Convert a DataFrame to Matrix in Python (4 Methods)

While I was working on a machine learning project, I needed to feed my Pandas DataFrame into a model that required a matrix format. This is a common scenario in data science: you’ve done all your data wrangling in Pandas, but now you need to convert that structured DataFrame into a matrix for mathematical operations.

Python offers various easy ways to convert a DataFrame to a matrix. In this tutorial, I will walk you through the most effective methods I’ve used in my decade of Python development.

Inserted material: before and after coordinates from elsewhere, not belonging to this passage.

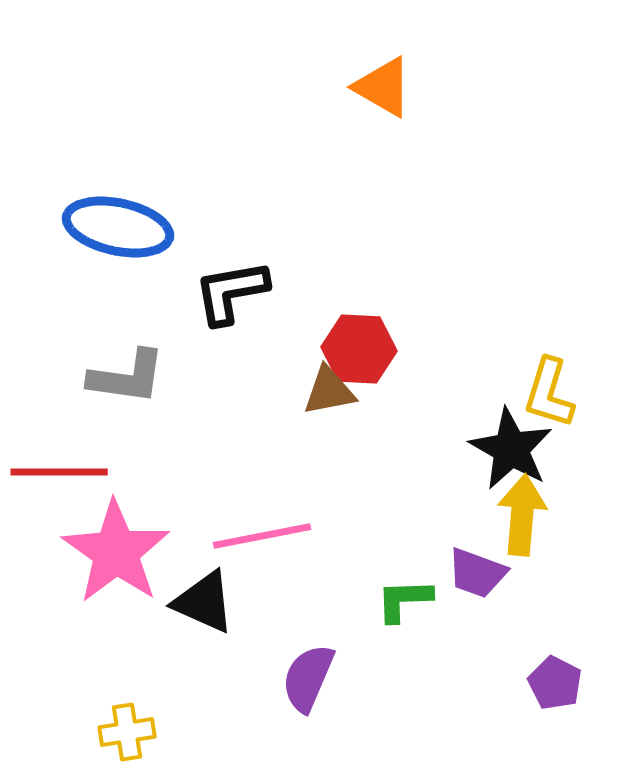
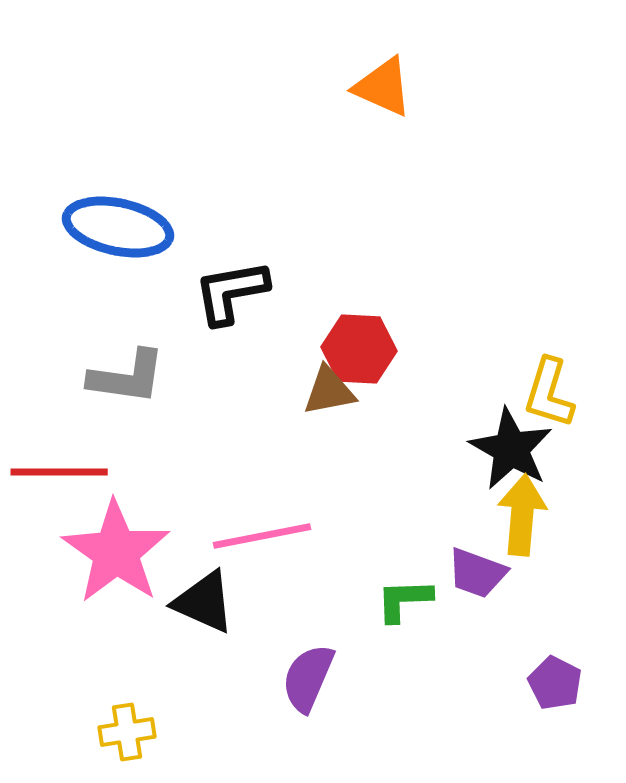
orange triangle: rotated 6 degrees counterclockwise
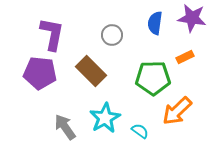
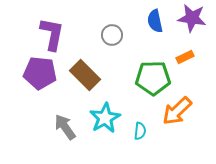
blue semicircle: moved 2 px up; rotated 20 degrees counterclockwise
brown rectangle: moved 6 px left, 4 px down
cyan semicircle: rotated 60 degrees clockwise
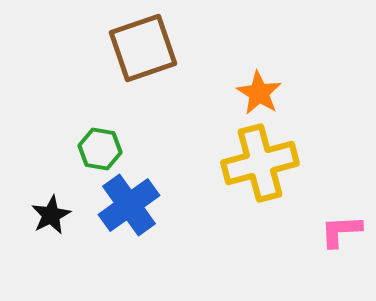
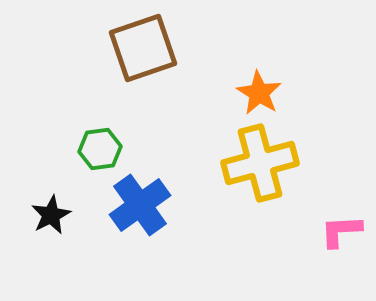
green hexagon: rotated 18 degrees counterclockwise
blue cross: moved 11 px right
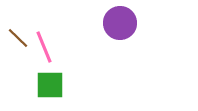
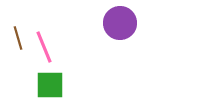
brown line: rotated 30 degrees clockwise
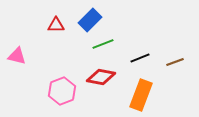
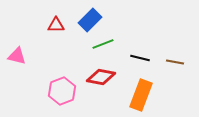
black line: rotated 36 degrees clockwise
brown line: rotated 30 degrees clockwise
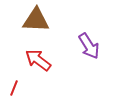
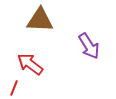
brown triangle: moved 4 px right
red arrow: moved 8 px left, 4 px down
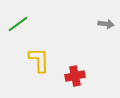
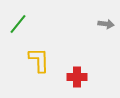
green line: rotated 15 degrees counterclockwise
red cross: moved 2 px right, 1 px down; rotated 12 degrees clockwise
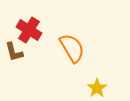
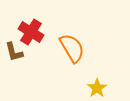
red cross: moved 2 px right, 2 px down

Let’s get into these methods with practical examples using real-world data!

Matrix vs. DataFrame

Before we start converting, let me clarify what we’re talking about:

A DataFrame is a 2D labeled data structure with columns that can be of different types, think of it as a spreadsheet or SQL table.

A Matrix is a rectangular array of numbers arranged in rows and columns, typically used for mathematical operations.

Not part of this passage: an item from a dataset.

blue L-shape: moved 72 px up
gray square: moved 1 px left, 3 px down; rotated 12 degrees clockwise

The key difference? DataFrames have labels and can hold mixed data types, while matrices are typically numeric and without labels.

Read Use Pandas to Convert Float to Int in Python

1. Use the to_numpy() Method

Python to_numpy() method is my go-to approach for converting a DataFrame to a matrix. It’s clean, efficient, and part of the Pandas API.

Let’s see it in action with a simple stock portfolio example:

import pandas as pd

# Sample stock data
df = pd.DataFrame({
    'Stock': ['AAPL', 'MSFT', 'AMZN', 'GOOGL', 'TSLA'],
    'Price': [185.92, 420.55, 178.35, 173.52, 237.91],
    'Shares': [10, 5, 8, 12, 7]
})

# Convert only numeric columns to NumPy array
numeric_array = df[['Price', 'Shares']].to_numpy()

print(numeric_array)

Output:

[[185.92  10.  ]
 [420.55   5.  ]
 [178.35   8.  ]
 [173.52  12.  ]
 [237.91   7.  ]]

You can refer to the screenshot below to see the output.

dataframe to matrix

The to_numpy() method returns a NumPy ndarray, which is essentially a matrix. Notice how I used iloc[:, 1:] to select only the numeric columns for the second conversion.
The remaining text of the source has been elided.